Vorallem weil die Telekom sagte das Heavy User 10-20 € MEHR im Gegensatz zu heute zahlen müssen. Das lässt doch eindeutig darauf schließen das sie die alten Preise beibehalten. Wäre ja auch quark. Ich zahle jetzt 35€ und der der 1 Jahr später kommt zahlt nur noch 25€ und für 35 Gibs dann wieder ne Flat? Dann könnten alle jetztigen Neuverträge ja einfach fürs gleiche Geld zurück zur Flat wechseln


----------



## majinvegeta20 (13. Juni 2013)

Atothedrian schrieb:


> Vorallem weil die Telekom sagte das Heavy User 10-20 € MEHR im Gegensatz zu heute zahlen müssen. Das lässt doch eindeutig darauf schließen das sie die alten Preise beibehalten. Wäre ja auch quark. Ich zahle jetzt 35€ und der der 1 Jahr später kommt zahlt nur noch 25€ und für 35 Gibs dann wieder ne Flat? Dann könnten alle jetztigen Neuverträge ja einfach fürs gleiche Geld zurück zur Flat wechseln


 
Du hast es noch immer nicht verstanden...
Geringere geschwindigkeiten bzw die tarife mit den geringsten datenvolumen werden weniger kosten, das drüber bleibt wie gehabt und wenn man alles will ohne Drosselung zahlt man mehr. 
Rat mal was zum Start Entertain gekostet hat...auch mal gute 15-20 euro mehr als heute. Das Selbe grad mit FTTH. 



DAkuma schrieb:


> Das ist falsch, private(Firmen betrifft es nicht) Bestandskunden haben alle bis 2016 entweder neue verträge oder sind raus. T-Com will bis 2016 alle Kunden auf mind. IP bzw. modernere Technik umstellen, im zuge dessen gibt es so oder so eine änderung weil DSL-IP&co nicht mit den alten verträgen gedeckt sind. Im zuge dessen gibts tarifänderung/Agb-änderung auch für Bestandskunden, dieser muss man zustimmen oder nicht. Bei letzterem ist die T-Com auch nicht verpflichtet zu verlängern. Die müssen sich nur rechtzeitig melden, da das ganze immer noch ein zweiseitiges Rechtsgeschäft ist..

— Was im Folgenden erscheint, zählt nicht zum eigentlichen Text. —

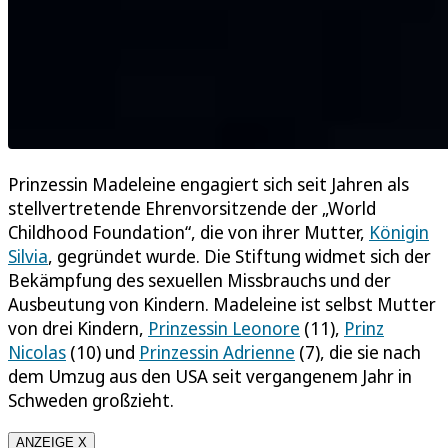
Prinzessin Madeleine engagiert sich seit Jahren als
stellvertretende Ehrenvorsitzende der „World
Childhood Foundation“, die von ihrer Mutter,
Königin
Silvia
, gegründet wurde. Die Stiftung widmet sich der
Bekämpfung des sexuellen Missbrauchs und der
Ausbeutung von Kindern. Madeleine ist selbst Mutter
von drei Kindern,
Prinzessin Leonore
(11),
Prinz
Nicolas
(10) und
Prinzessin Adrienne
(7), die sie nach
dem Umzug aus den USA seit vergangenem Jahr in
Schweden großzieht.
ANZEIGE X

Ließ noch einmal ganz genau was ich geschrieben habe...Bestandskunden die noch die alten Agbs haben und bereits schon selbstverständlich IP besitzen!!! (sollte eigentlich selbsterklärend sein)  werden ab 2018 auf die neuen Agbs per neu Tarif umgestellt. Da haben die Kunden aber wie du ja schon selber sagtest ein Sonderkündigungsrecht, da der alte Tarif nicht mehr verlängert wird.
Von Geschaftskunden habe ich kein Wort gesagt...bei denen existieren im Festnetz bereich auch weiterhin nur flat ohne limits. Diese kosten aber, wie bereits jetzt auch, wesentlich mehr. 




DAkuma schrieb:


> Kannst du vergessen, allein deswegen weil heutige Tarife und der kleinste DSL-IP(16mbit) den ich habe, es kommen angegblich nur 6mbit an, schon überteuert sind. Aus verhältnissmässiger sicht müssten sämtliche T-Com Tarife imo jetzt schon um wenigstens 10€ im Preis gesenkt werden. T-Com zählt nicht umsonst als völlig überteuert in ihren Tarifen.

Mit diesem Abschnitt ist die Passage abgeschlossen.